• **Work instructions**:
Set down all of the entries below word for word, with the pictures left out.

• **Information provided**:
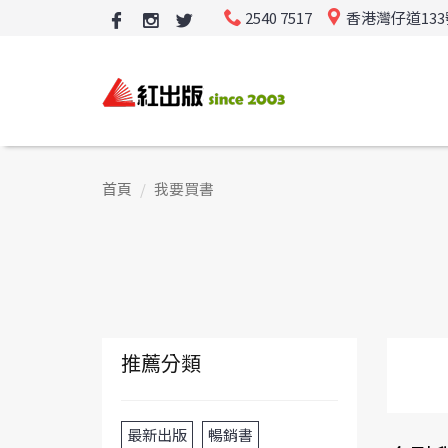
2540 7517
香港灣仔道13
首頁
我要買書
推薦分類
最新出版
暢銷書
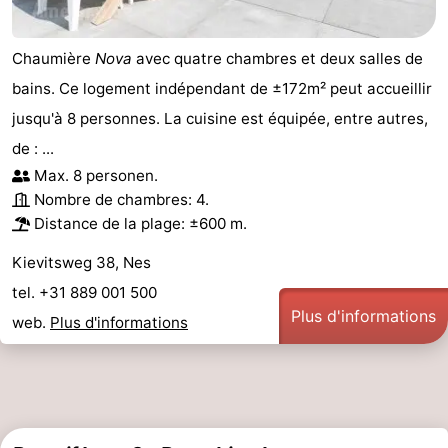
Chaumière
Nova
avec quatre chambres et deux salles de
bains. Ce logement indépendant de ±172m² peut accueillir
jusqu'à 8 personnes. La cuisine est équipée, entre autres,
de : ...
Max. 8 personen.
Nombre de chambres: 4.
Distance de la plage: ±600 m.
Kievitsweg 38, Nes
tel. +31 889 001 500
Plus d'informations
web.
Plus d'informations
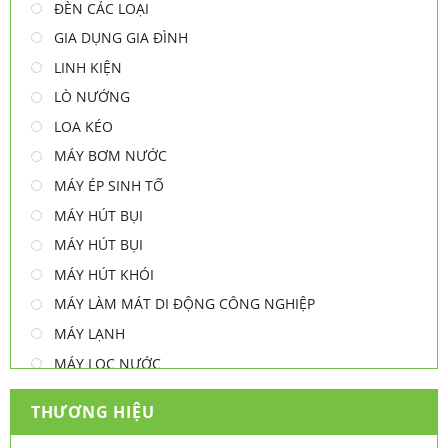
ĐÈN CÁC LOẠI
GIA DỤNG GIA ĐÌNH
LINH KIỆN
LÒ NƯỚNG
LOA KÉO
MÁY BƠM NƯỚC
MÁY ÉP SINH TỐ
MÁY HÚT BỤI
MÁY HÚT BỤI
MÁY HÚT KHÓI
MÁY LÀM MÁT DI ĐỘNG CÔNG NGHIỆP
MÁY LẠNH
MÁY LỌC NƯỚC
MÁY NƯỚC NÓNG
THƯƠNG HIỆU
MÁY NƯỚC NÓNG - LẠNH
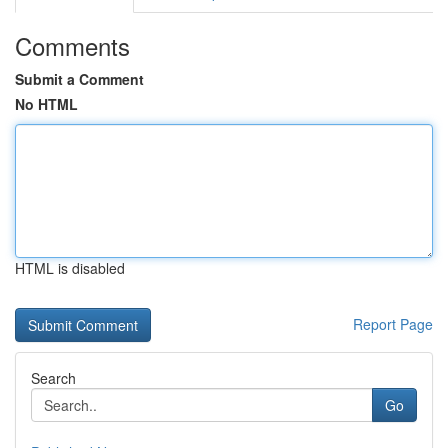
Comments
Submit a Comment
No HTML
HTML is disabled
Report Page
Search
Go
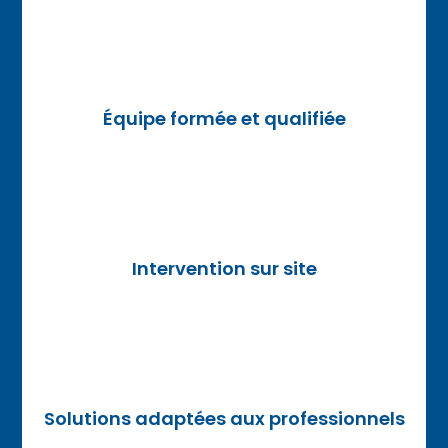
Équipe formée et qualifiée
Intervention sur site
Solutions adaptées aux professionnels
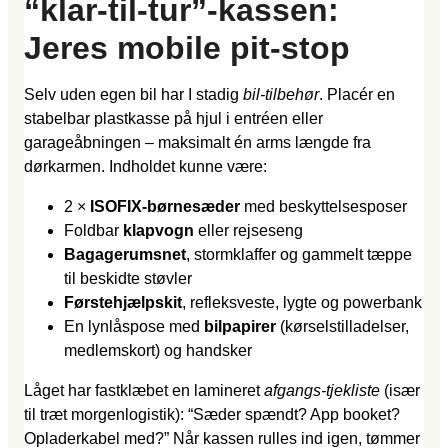
“klar-til-tur”-kassen:
Jeres mobile pit-stop
Selv uden egen bil har I stadig
bil-tilbehør
. Placér en
stabelbar plastkasse på hjul i entréen eller
garageåbningen – maksimalt én arms længde fra
dørkarmen. Indholdet kunne være:
2 ×
ISOFIX-børnesæder
med beskyttelsesposer
Foldbar
klapvogn
eller rejseseng
Bagagerumsnet
, stormklaffer og gammelt tæppe
til beskidte støvler
Førstehjælpskit
, refleksveste, lygte og powerbank
En lynlåspose med
bilpapirer
(kørselstilladelser,
medlemskort) og handsker
Låget har fastklæbet en lamineret
afgangs-tjekliste
(især
til træt morgenlogistik): “Sæder spændt? App booket?
Opladerkabel med?” Når kassen rulles ind igen, tømmer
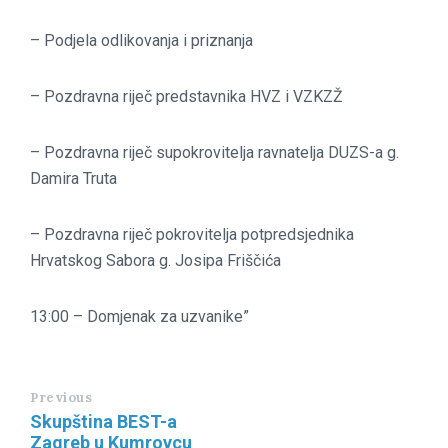
– Podjela odlikovanja i priznanja
– Pozdravna riječ predstavnika HVZ i VZKZŽ
– Pozdravna riječ supokrovitelja ravnatelja DUZS-a g.
Damira Truta
– Pozdravna riječ pokrovitelja potpredsjednika
Hrvatskog Sabora g. Josipa Friščića
13:00 – Domjenak za uzvanike”
Previous
Skupština BEST-a
Zagreb u Kumrovcu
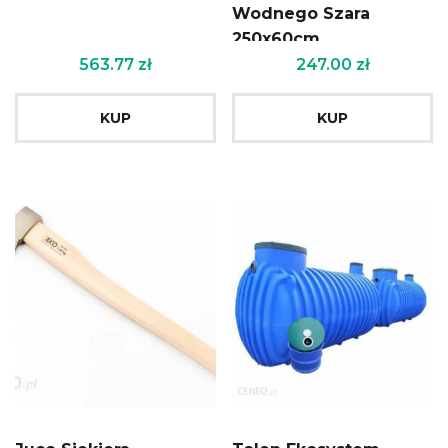
Wodnego Szara
250x60cm
563.77
zł
247.00
zł
KUP
KUP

• **Exercise solution**:
2540 7517
香港灣仔道13
首頁
我要買書
推薦分類
最新出版
暢銷書
Chaumière
Nova
avec quatre chambres et deux salles de
bains. Ce logement indépendant de ±172m² peut accueillir
jusqu'à 8 personnes. La cuisine est équipée, entre autres,
de : ...
Max. 8 personen.
Nombre de chambres: 4.
Distance de la plage: ±600 m.
Kievitsweg 38, Nes
tel. +31 889 001 500
Plus d'informations
web.
Plus d'informations
ĐÈN CÁC LOẠI
GIA DỤNG GIA ĐÌNH
LINH KIỆN
LÒ NƯỚNG
LOA KÉO
MÁY BƠM NƯỚC
MÁY ÉP SINH TỐ
MÁY HÚT BỤI
MÁY HÚT BỤI
MÁY HÚT KHÓI
MÁY LÀM MÁT DI ĐỘNG CÔNG NGHIỆP
MÁY LẠNH
MÁY LỌC NƯỚC
MÁY NƯỚC NÓNG
THƯƠNG HIỆU
MÁY NƯỚC NÓNG - LẠNH
Comments
Submit a Comment
No HTML
HTML is disabled
Report Page
Search
Go
Équipe formée et qualifiée
Intervention sur site
Solutions adaptées aux professionnels
“klar-til-tur”-kassen:
Jeres mobile pit-stop
Selv uden egen bil har I stadig
bil-tilbehør
. Placér en
stabelbar plastkasse på hjul i entréen eller
garageåbningen – maksimalt én arms længde fra
dørkarmen. Indholdet kunne være:
2 ×
ISOFIX-børnesæder
med beskyttelsesposer
Foldbar
klapvogn
eller rejseseng
Bagagerumsnet
, stormklaffer og gammelt tæppe
til beskidte støvler
Førstehjælpskit
, refleksveste, lygte og powerbank
En lynlåspose med
bilpapirer
(kørselstilladelser,
medlemskort) og handsker
Låget har fastklæbet en lamineret
afgangs-tjekliste
(især
til træt morgenlogistik): “Sæder spændt? App booket?
Opladerkabel med?” Når kassen rulles ind igen, tømmer
– Podjela odlikovanja i priznanja
– Pozdravna riječ predstavnika HVZ i VZKZŽ
– Pozdravna riječ supokrovitelja ravnatelja DUZS-a g.
Damira Truta
– Pozdravna riječ pokrovitelja potpredsjednika
Hrvatskog Sabora g. Josipa Friščića
13:00 – Domjenak za uzvanike”
Previous
Skupština BEST-a
Zagreb u Kumrovcu
Wodnego Szara
250x60cm
563.77
zł
247.00
zł
KUP
KUP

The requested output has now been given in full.